(ATR) Jacques Rogge is remembered as an IOC President who pushed for the future of the Olympic Games and someone who kept his word.
Rogge was 79 when he died August 30 at home in Dienze, Belgium. He dealt with the effects of Parkinson’s for a few years after his retirement in 2013. Rogge was a three-time Olympian in sailing, a surgeon and sports leader. His career on the IOC began in 1991, the final 12 years as president.
“He was someone who earned his living as a surgeon, but his passion in life was sport,” IOC doyen Richard Pound tells Around the Rings.
Pound was one of the candidates in the 2001 contest for the IOC presidency won by Rogge.
“As IOC President, he displayed many of the characteristics of a surgeon: he assessed the situation, made the best decision possible in the circumstances and acted accordingly. He did not look backward, but always forward.
“I had stayed on as WADA president during his IOC presidency and said I would only do so if he gave it 100% support, which he did. His word was good and nothing else was required,” Pound writes from Canada.
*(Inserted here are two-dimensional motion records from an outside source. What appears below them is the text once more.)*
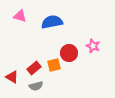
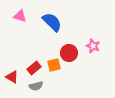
blue semicircle: rotated 55 degrees clockwise
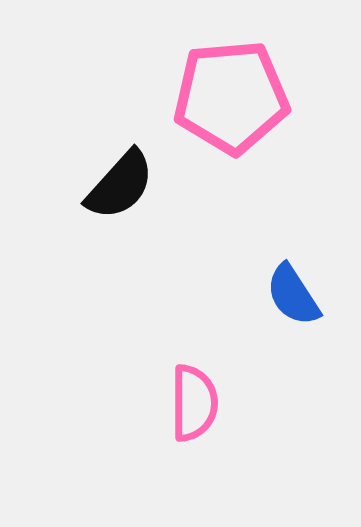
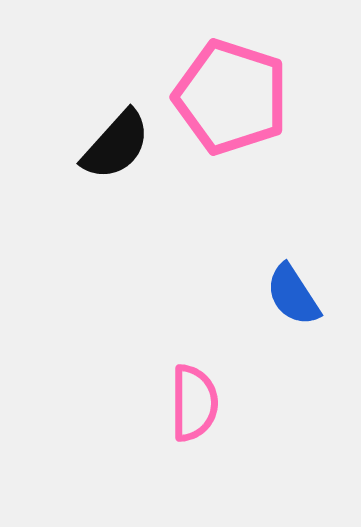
pink pentagon: rotated 23 degrees clockwise
black semicircle: moved 4 px left, 40 px up
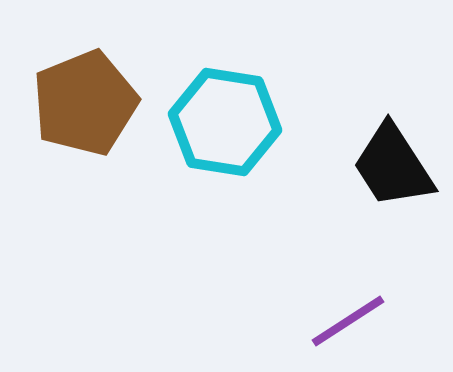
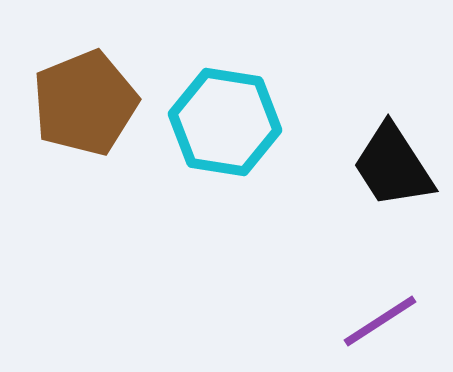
purple line: moved 32 px right
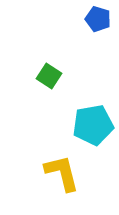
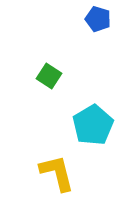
cyan pentagon: rotated 21 degrees counterclockwise
yellow L-shape: moved 5 px left
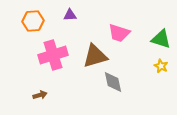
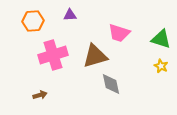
gray diamond: moved 2 px left, 2 px down
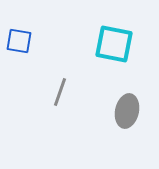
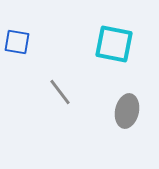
blue square: moved 2 px left, 1 px down
gray line: rotated 56 degrees counterclockwise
John Coates of Australia is about to leave the IOC he joined in 2001, elected at the same IOC Session in Moscow that chose Rogge as president.
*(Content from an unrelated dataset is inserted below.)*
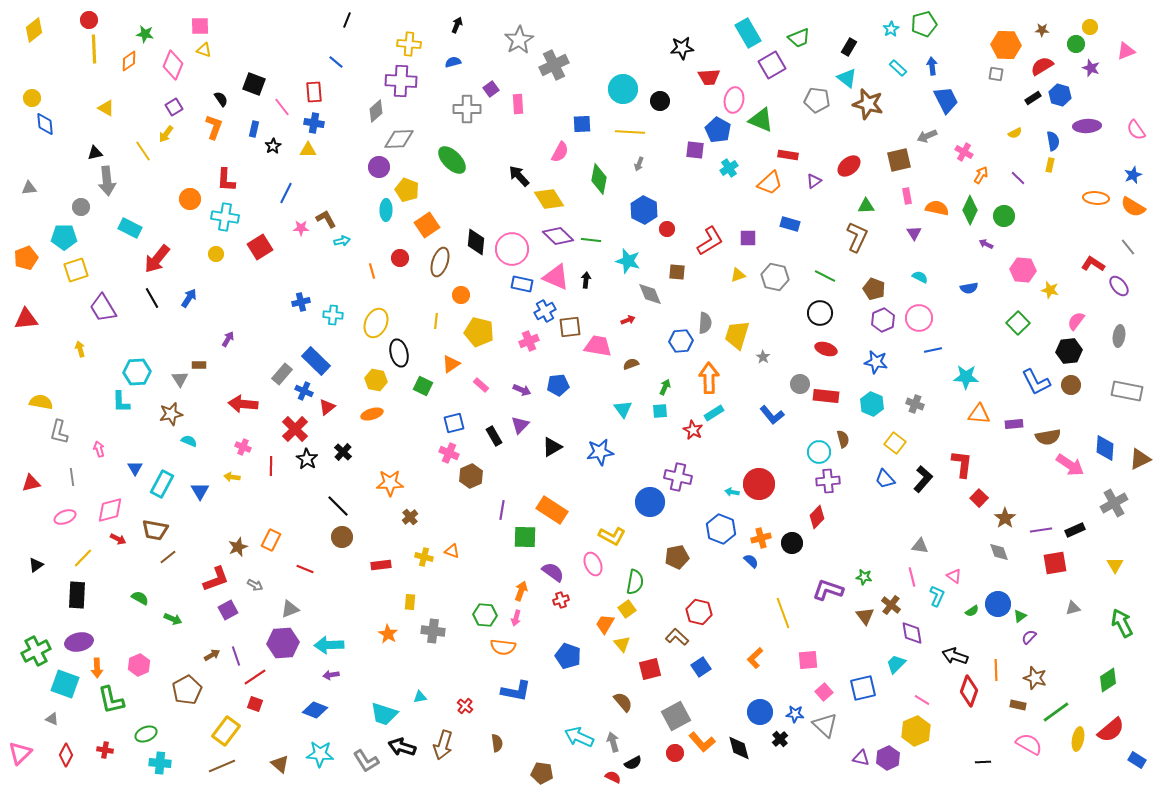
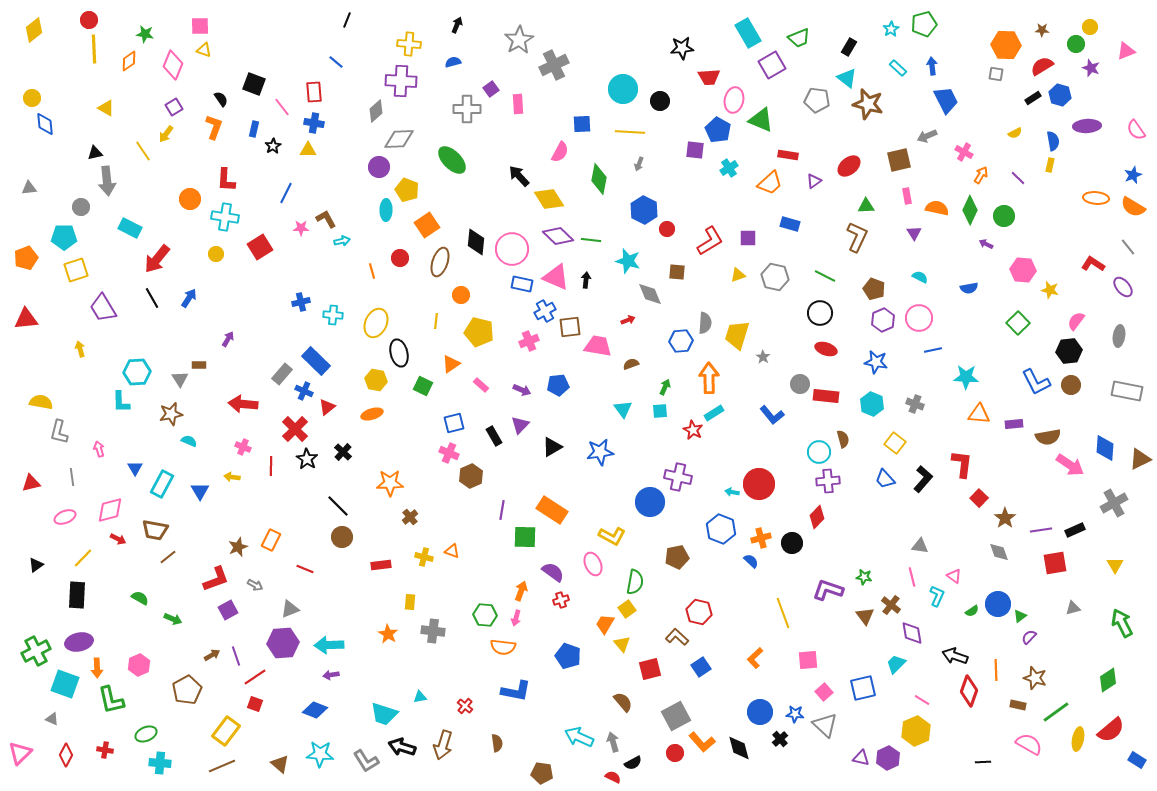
purple ellipse at (1119, 286): moved 4 px right, 1 px down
“Jacques had a great affection for Australia having competed against and been friends with many of our leading sailors during his three Olympic Games,” Coates tells ATR.
“And having played rugby whilst studying in England and been a member of the Belgian national rugby team, he was well known within the Australian rugby community.
“Jacques made an immense contribution to the success of the Sydney Olympics in his capacity as Chair of the IOC Coordination Commission for our Games. We were not always easy to manage with the political persuasion of both the State and Australian Governments changing during the seven year lead-up period. We also had two Presidents of SOCOG before settling on the State Minister for Sport, Michael Knight for the final lead-up and during the Games, and I am not sure Jacques had ever experienced media like ours,” Coates says.
John Furlong was the leader of the Vancouver bid for the 2010 Winter Olympics, the first Games to be selected under Rogge’s term.
“He was the only head of the IOC I had a relationship with. He was a remarkably good guy. A man his word. He was first of all, stoic and strong. Really determined character,” Furlong tells ATR.
“One of the first things someone said to me, if you ask Jacques Rogge a question, you really want to make sure you have your act together, because the answer you get is the answer you’re going to have to live with forever. Whether yes or no, he was very clear about his answers,” says Furlong.
Nicole Hoevertsz of Aruba was backed by Rogge to become a member 15 years ago. She is now an IOC vice president.
“He has always had a very special place in my heart. It was on his proposal that I was elected IOC Member in 2006. We have always maintained a warm and cordial relationship, even after he concluded his presidency in 2013. Our common language made it a pleasure for us to have conversations on the occasion of Olympic meetings,” she tells ATR.
“He will be recognized for his leadership of the IOC during extremely challenging times. During his tenure the IOC became a stronger, modern and more efficient organization. We will remember him dearly,” says Hoevertsz.